Building innovations from the U.S. Department of Energy’s Oak Ridge National Laboratory will be on display in Washington, D.C. on the National Mall June 7 to June 9, 2024, during the U.S. Department of Housing and Urban Development’s, or HUD’s,  Innovation Housing Showcase

Green, two-story house is being assembled with the help of a yellow crane.
The Structural Building Components Association’s two-story duplex was assembled with ORNL’s real-time building evaluator tool. The building and tool will be on display during the Innovation Housing Showcase on the National Mall. Credit: Diana Hun/ORNL, U.S. Dept. of Energy

For the first time, ORNL’s real-time building evaluator was demonstrated outside of a laboratory setting and deployed for building construction.

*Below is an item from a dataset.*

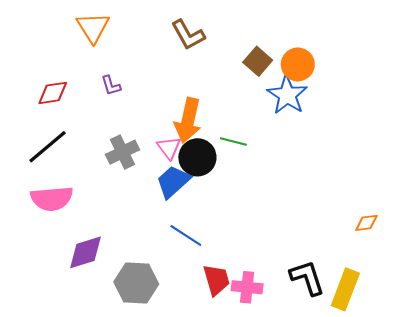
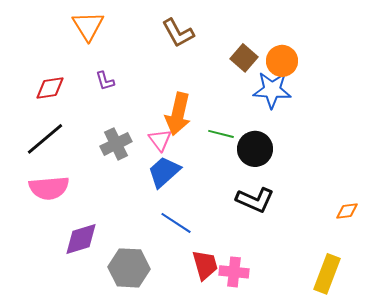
blue star: (287, 95) -> (272, 90), turned -30
black circle: (197, 157) -> (255, 149), moved
black L-shape: (307, 278) -> (255, 200), moved, turned 132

Researchers collaborated with the Structural Building Components Association, or SBCA, to demonstrate how such technology can speed up construction by assisting in their build of a two-story duplex with prefabricated components on the National Mall June 3, prior to the official start of the event. The duplex is planned to be donated to Habitat for Humanity.

“This event provides an exciting opportunity to showcase building envelope achievements,” said ORNL’s Diana Hun, Building Envelope Materials Research group leader. “We appreciate the opportunity to help SBCA successfully construct their building by using our real-time evaluator to speed the construction pace by providing accurate measurements for precise installation.”

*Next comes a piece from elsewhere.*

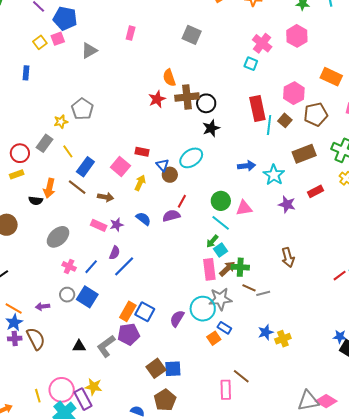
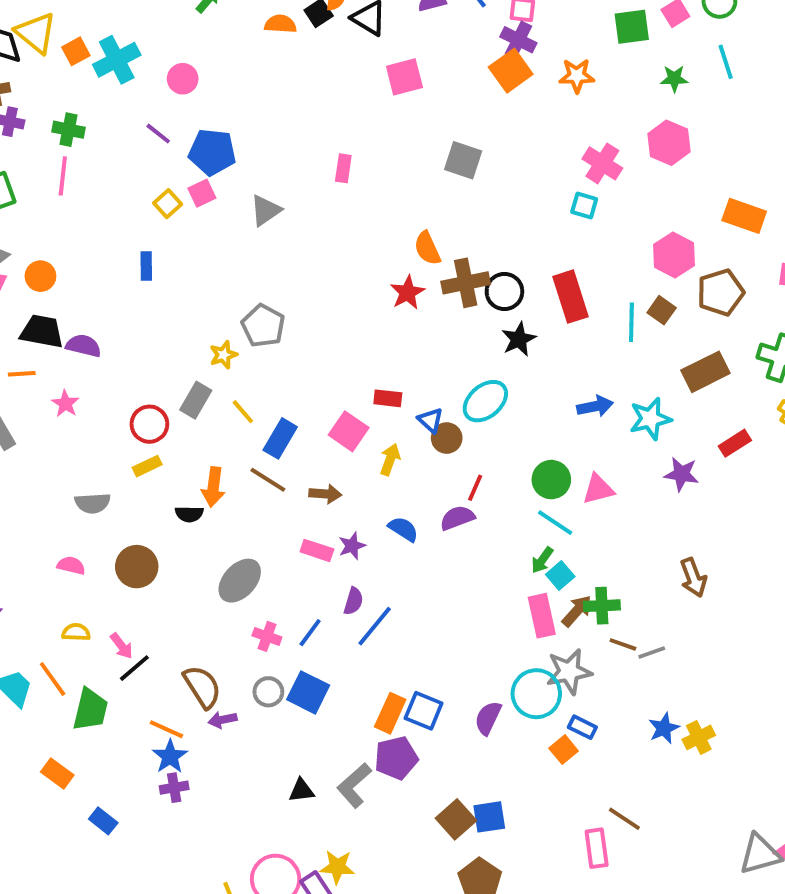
red rectangle: (257, 108) -> (571, 297), moved
cyan star: (274, 175) -> (650, 419), turned 30
brown semicircle: (36, 339) -> (202, 687), moved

The real-time building evaluator tool gives workers and crane operators precise measurements and positioning directions for installing prefabricated components. This tool aims to decrease installation time and cost by more than 25%. Researchers developed algorithms to compare the location of the components during installation with a digital twin or virtual model. An autonomous robotic tracker coupled with advanced software generates real-time positioning data for installers to minimize errors and expedite installation.

A man and a woman, left, are watching a man, right, hold up building material samples, such as a brick wall square to indicate alignment.
ORNL’s real-time evaluator tool, shown as demonstrated in the laboratory, was used onsite to install prefabricated panels on a two-story duplex on the National Mall. Credit: Carlos Jones/ORNL, U.S. Dept. of Energy


Researchers will also conduct live demonstrations of several ORNL-developed building technologies including the autonomous spray foam robot and building air leak and microwave moisture detectors:

  • The autonomous spray foam robot, developed in collaboration with ORNL researchers in advanced manufacturing, installs insulation foam in walls. This invention uses software and hardware that enables a 20% decrease in overall installed spray foam cost and a 10% increase in the yield of installed foam with consistent quality and thermal performance, and limits installers’ exposure to hazardous chemicals. 
  • The building air leak detector uses off-the-shelf cameras to quickly visualize air leaks, or drafts, through walls and roofs. The detection is based on background-oriented schlieren photography, a process used to capture fluid flow. The non-invasive technique uses small shifts in the background of a sequence of images to visualize leaking air that has a different temperature than the surrounding air. This temperature difference creates a mirage when viewed in front of a building’s façade using refractive imaging. The air leak detector also has an ORNL-developed phone application component, which allows homeowners with a camera phone to quickly pinpoint and fix air leaks. The phone application will also be demonstrated during the Innovation Housing Showcase. 
  • The microwave moisture detector measures the moisture content of wood using microwave radar. ORNL designed the tool to enable a non-destructive and convenient way to detect and measure moisture of materials inside the building envelope without having to remove the cladding. This enables faster evaluation of existing building envelopes before they are retrofitted and more accurate cost estimates for retrofits.